The next thing Casey knew, Bales had driven the doe home in his van and Casey was helping carve it up so they could hang the quarters in Bales’ garage.
Wyoming’s new Roadkill feature within the state Department of Transportation app helps people quickly claim accidentally killed deer, elk, moose, wild bison or wild turkeys after documenting the animal and reviewed the rules for collecting road casualties to eat.
Another purpose is to help people follow the rules. For safety reasons, road casualties in Wyoming cannot be collected after dark, along interstate highways, or in construction zones.
National parks, such as Yellowstone and Grand Teton, are also off-limits for road casualty recovery.

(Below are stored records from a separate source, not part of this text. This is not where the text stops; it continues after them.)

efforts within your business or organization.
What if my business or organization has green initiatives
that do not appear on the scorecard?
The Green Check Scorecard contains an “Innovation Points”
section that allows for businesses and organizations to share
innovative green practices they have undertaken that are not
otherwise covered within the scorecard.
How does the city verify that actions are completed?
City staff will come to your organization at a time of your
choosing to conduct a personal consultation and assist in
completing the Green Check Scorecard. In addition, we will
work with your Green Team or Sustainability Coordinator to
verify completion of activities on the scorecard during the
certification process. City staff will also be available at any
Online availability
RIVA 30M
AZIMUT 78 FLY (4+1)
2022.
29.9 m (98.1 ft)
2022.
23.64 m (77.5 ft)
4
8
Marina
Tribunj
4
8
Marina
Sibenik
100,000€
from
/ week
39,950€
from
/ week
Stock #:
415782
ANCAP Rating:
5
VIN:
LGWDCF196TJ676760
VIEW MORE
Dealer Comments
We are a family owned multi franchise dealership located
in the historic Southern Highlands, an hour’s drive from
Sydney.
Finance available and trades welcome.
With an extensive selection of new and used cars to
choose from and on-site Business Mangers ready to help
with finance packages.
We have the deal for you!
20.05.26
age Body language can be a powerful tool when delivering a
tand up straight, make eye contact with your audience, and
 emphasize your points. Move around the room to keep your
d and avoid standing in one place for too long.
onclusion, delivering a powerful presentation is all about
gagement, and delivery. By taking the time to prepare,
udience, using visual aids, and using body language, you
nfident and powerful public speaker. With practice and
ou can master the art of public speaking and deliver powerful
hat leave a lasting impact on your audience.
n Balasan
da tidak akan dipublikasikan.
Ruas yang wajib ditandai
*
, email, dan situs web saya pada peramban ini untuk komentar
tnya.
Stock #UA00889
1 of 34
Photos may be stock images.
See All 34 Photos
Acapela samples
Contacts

Unlike other states like Alaska, roadkill meat in Wyoming cannot be donated to anyone, including charities.
The entire carcass must be salvaged, not just the antlers or skin. In Oregon, which allows people to claim road kills with an online form, people must turn in the head and antlers to wildlife authorities within five days, but in Wyoming the whole animal is fair game.
The Wyoming app helps collect data. By geolocating road kills with their phones and documenting the species, app users will contribute data that will help Wyoming wildlife biologists and highway officials decide where to put crossing signs for the wildlife and other ways to reduce critter deaths.
Wyoming is famous for its abundant wildlife and some of the longest big game migration routes in North America. From mowing roadsides to installing warning signs and multimillion-dollar wildlife underpasses along migration routes, Wyoming officials have tried to reduce the number to at least 6 000 animals killed on state roads each year.
” It’s a lot. And we know the majority of them are mule deer,” said Department of Fish and Game spokeswoman Sara DiRienzo.
Mule deer, so named for their mule-like ears, inhabit the western half of North America and are generally larger than the white-tailed deer found throughout the continent.
Wyoming is home to about 400,000 mule deer, or about two for every three of the state’s human residents. Although not uncommon and still enthusiastically hunted, drought and shrinking habitat have played a role in reducing Wyoming mullet numbers by almost 30% over the past 30 years. years.
“Mule deer are already in trouble due to a number of factors. Road collisions don’t help that,” DiRienzo said.
Roadkill is indiscriminate, however, and includes a wide array of scavengers – coyotes, eagles, and skunks, to name a few – who prey on roadkill creatures and end up getting hit themselves.
“You can play the circle of life card and say, ‘Well, there’s never anything that’s wasted,'” Bales said. “But every time you have a traffic accident, it’s really dangerous for all the creatures that come and try to eat it.”
In the case of Casey’s deer, Bales, a spokesperson for the Wyoming Wildlife Federation who lobbied for roadkill legislation in Wyoming last year, took on the meat before scavenger animals are not likely to be affected.
You don’t need to know the person who killed in a traffic accident to be able to claim it in Wyoming, but that’s not a bad idea. Bales said he would never have claimed the deer without knowing it had died hours earlier and was still fresh.
Bullets were mailed to a lymph node in the animal to be tested for chronic wasting disease, a neurological condition similar to mad cow disease that has been spreading in American deer populations for decades, and it came back negative.
After carving up the deer, Bales and Casey sliced the heart and ate it fried in keeping with a tradition Bales, an avid hunter, grew up with. From there, they cut into roasts, steaks, and smaller pieces meant to be shredded like a burger.
Casey had never hunted before and had only eaten wild game a few times, but liked the idea of at least using the animal that put his car in the body shop.
“It’s always been important to me to understand where our food comes from,” she says.
Bales prepared the prized backstraps using a family recipe that includes seasoned salt and freshly ground fennel seeds.
The verdict? Tender, flavorful…delicious.